Actually, I had started another observation about fires and was a good couple of sentences in – something about how wind makes fires worse – when she said the “Huh”. At first I thought she was just cutting me off from talking about fires, which would have been merciful relief, but then I realised that there was a lag on the line.
So I stopped speaking, and there was a silence, and then I said, “There seems to be a lag”, just as she started talking. So she stopped and I stopped, then there was silence so we both started again, and both stopped, then she said “You go”, but I had nothing to say except to clarify my stance on fires – in a nutshell, they’re no good, and the wind didn’t help – and she was exhaling loudly when the director came on the line.

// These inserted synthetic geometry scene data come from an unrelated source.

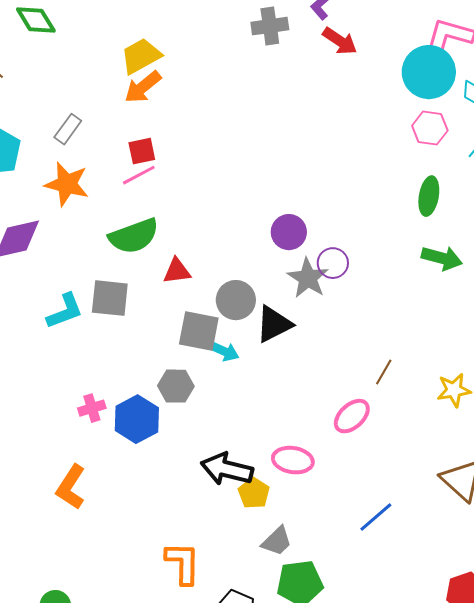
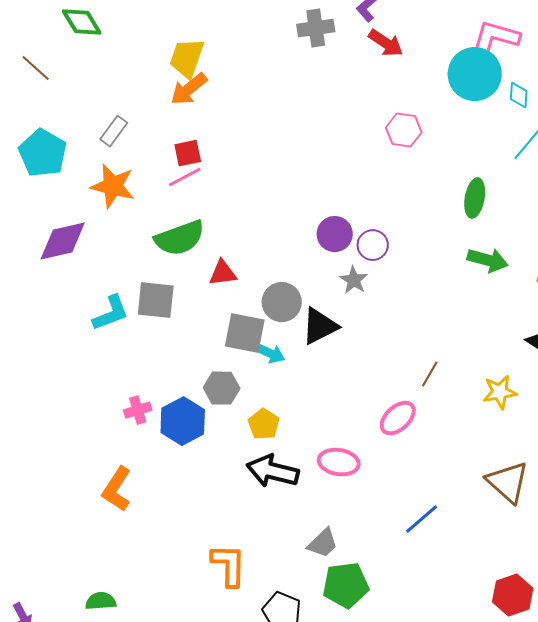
yellow trapezoid: (141, 56) -> (187, 58), turned -42
pink hexagon: (430, 128) -> (404, 130), moved
purple circle: (333, 263) -> (373, 245), moved
gray star: (308, 278) -> (354, 280), size x0.7
yellow pentagon: (254, 493) -> (264, 424), moved

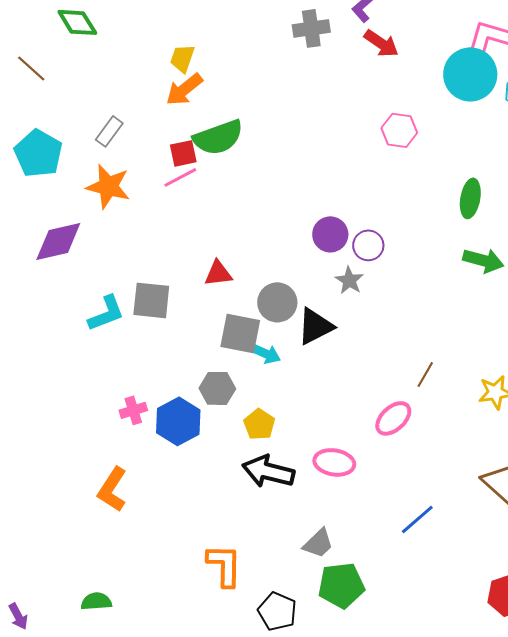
yellow trapezoid: (187, 58) -> (182, 58), size x0.7
green semicircle: (180, 238) -> (218, 137), moved

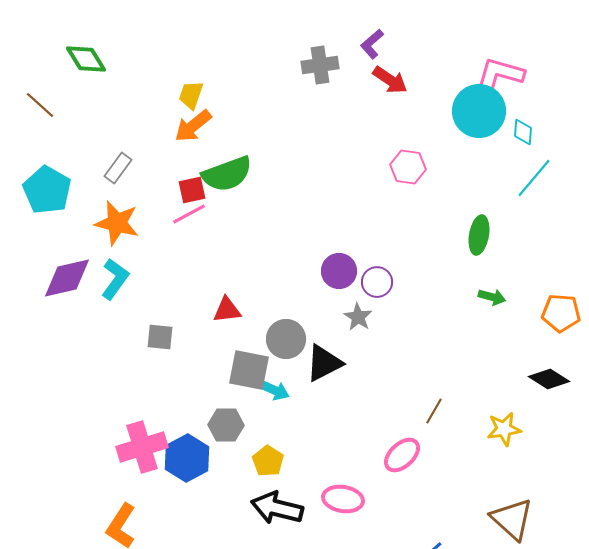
green arrow: (483, 260) -> (492, 297), size x0.7
gray square: (151, 300) -> (160, 337), size x0.7
cyan L-shape: (106, 313) -> (115, 279), moved, turned -33
pink cross: (133, 410) -> (142, 447), size x1.8

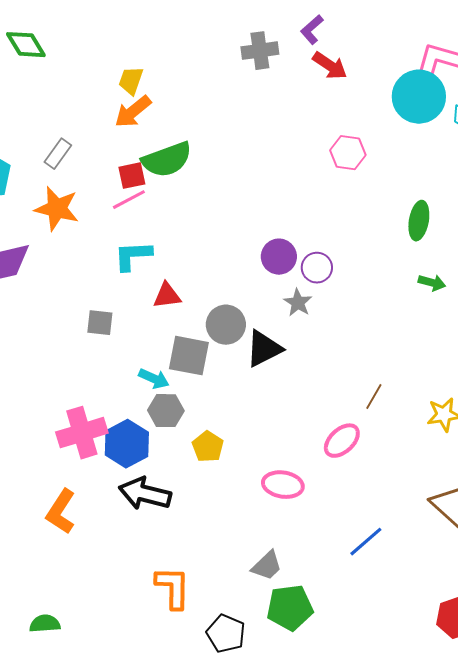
cyan L-shape: (115, 279) -> (133, 256), moved, turned -129
cyan arrow: (274, 390) -> (154, 379), moved
black arrow: (277, 508) -> (145, 494), moved

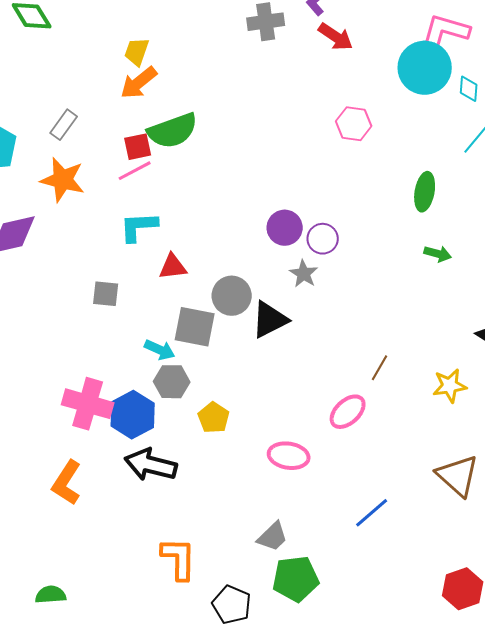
pink cross: (82, 433) -> (88, 404), turned 33

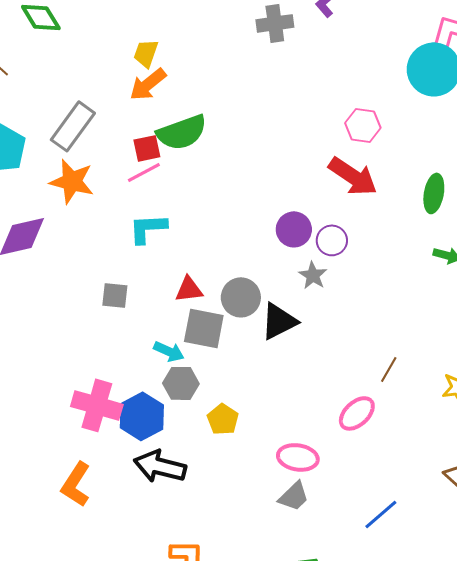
red arrow: (336, 37) -> (353, 176), moved, size x1.4
gray rectangle: (64, 125) -> (73, 126), size x1.6
red triangle: (173, 267) -> (189, 289), moved
gray trapezoid: (273, 537) -> (294, 496), moved

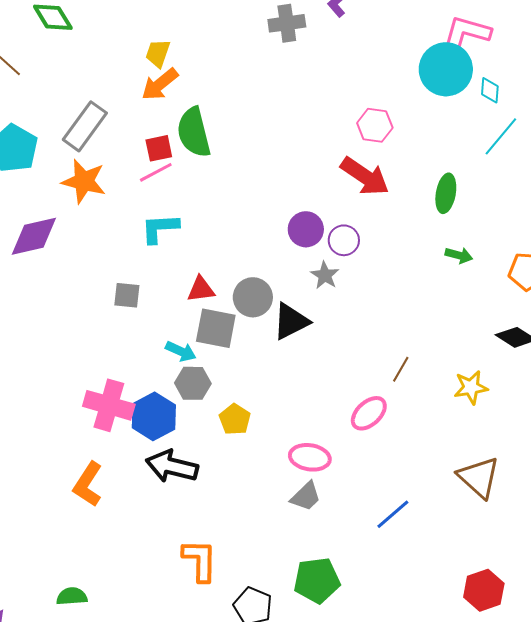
green semicircle: (182, 132) -> (194, 132), turned 96

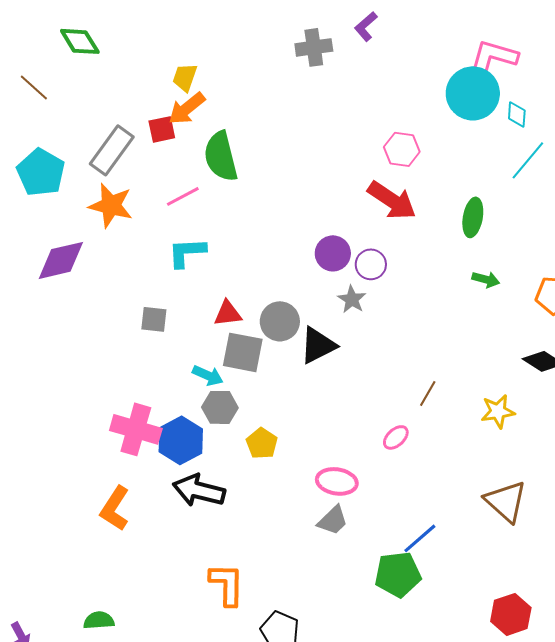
red square: (159, 148) -> (162, 129), moved
pink ellipse: (369, 413) -> (396, 437), size x0.7
green pentagon: (317, 580) -> (398, 574), moved

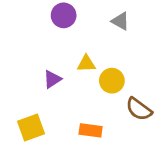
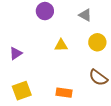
purple triangle: (52, 79) -> (16, 53), moved
yellow circle: (112, 81) -> (97, 42), moved

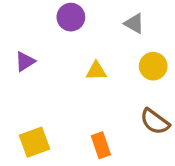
purple triangle: (16, 53) -> (25, 61), moved
orange rectangle: (64, 93) -> (101, 145), turned 63

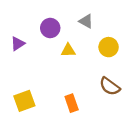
purple circle: (71, 17) -> (50, 28), moved
gray triangle: (134, 23) -> (86, 21), moved

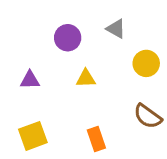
purple triangle: (18, 44) -> (30, 80), moved, turned 32
yellow triangle: (68, 50) -> (86, 79), moved

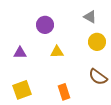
gray triangle: (116, 29) -> (90, 17), moved

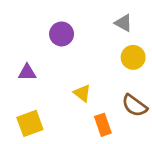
yellow triangle: (57, 52) -> (82, 93), moved, turned 40
orange rectangle: (64, 92) -> (103, 125), moved

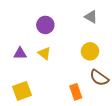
yellow circle: (133, 57) -> (90, 51), moved
yellow triangle: (82, 93) -> (44, 53), moved

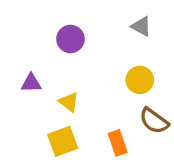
yellow triangle: (44, 53) -> (69, 102), moved
yellow square: (22, 91) -> (63, 141), moved

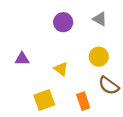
purple circle: (70, 39) -> (63, 22), moved
yellow triangle: (69, 102) -> (61, 69), moved

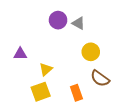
gray triangle: (100, 19) -> (78, 23), moved
yellow triangle: (61, 69) -> (46, 69), moved, turned 40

That’s when things got bad. Turns out he’s a hotshot Russian director and has a heavy Russian accent so I couldn’t make out what he was saying. It might have helped to read his lips but there was the lag, plus he didn’t have his camera on either.
Stealthily I pressed a button and my screen went dark.
“I’m just going to let you boys talk, and I’ll listen in and learn from you,” said the big-time producer. “I just want to say that I’m very excited about this project and I can’t wait to hear your thoughts, Daniel.”
“Darrel,” I said, through force of habit.
“What?” said the director, who had already started talking.
“Darrel, not Daniel,” I said, blushing.
“I didn’t say Daniel,” he said.
“Not you,” I said, “Sorry, I didn’t mean to interrupt …”
“Were you talking to me?” said the big-time producer incredulously.
“Um … no … I mean …”
“Shall we maybe talk about the project now?”
I listened in some perplexity to the hotshot director. Every now and then I caught a word I thought I recognised, like “diamonds” or “castanets” or “Eisenstein”.
Sometimes he would stop, and I would wait a bit to account for the lag, then say, “Mmm”, the way the big-time producer had done, but then I realised that I shouldn’t wait for the lag, because my waiting was just making the lag twice as long.
Eventually I knew I had to speak, so after the next long pause I launched into an enthusiastic response into what I guessed he’d been saying. I tried to sound enthusiastic about the project, and also imply that there were definitely some fresh angles I could bring to it, but I didn’t specify which angles because I still didn’t know what the project was.
But deep silence has a bad effect on a monologue. The more I spoke, the more I lost my way and doubled back on myself. I started repeating things using different words, then repeating them using the same words, then wondering aloud what I meant, then changing my mind. Every time I stopped there was that silence from outer space and I would start talking again. I just talked and talked, trying to drown the panic of not knowing what I’d said or what I was going to say next, just talking and talking because if I talk long enough we’ll all eventually die and it will be okay.
Finally I stopped, and the hotshot director said, “Sorry, I missed that last part.”
Which part? The last sentence? The whole second half? Where should I start my recap? What did I just say?!
I wanted to say, “Never mind, it wasn’t important”, but that would be giving the game away too easily.
“Do you mean what I said about time travel?” I said. “I love the time travel.”
“What time travel?” said the hotshot director. “There’s no time travel.”
I rocked back and forth and silently beat at my head with my fists. I mimed hanging myself with an invisible rope, my head lolling to one side, tongue protruding.
“You know, your camera’s on,” said the hotshot director.
I froze, mid-contortion. If I sat there without moving long enough, my tongue hanging out, maybe they’d think the connection broke and it was the screen that was frozen.
“Thank you, Daniel, this has been a great chat,” said the big-time producer. “We can’t wait to work with you some day.”
“Thang ’oo,” I said, my tongue still outside my mouth.
“Bye, Daniel, speak to you soon,” said the hotshot director, and we all pressed the red button, knowing that never again, no way, no how, not in this or any other reality, conceivable or otherwise, would we ever speak to each other again.
If there really had been such a thing as time travel, I would go back in time to that conversation, and make sure I used a real rope.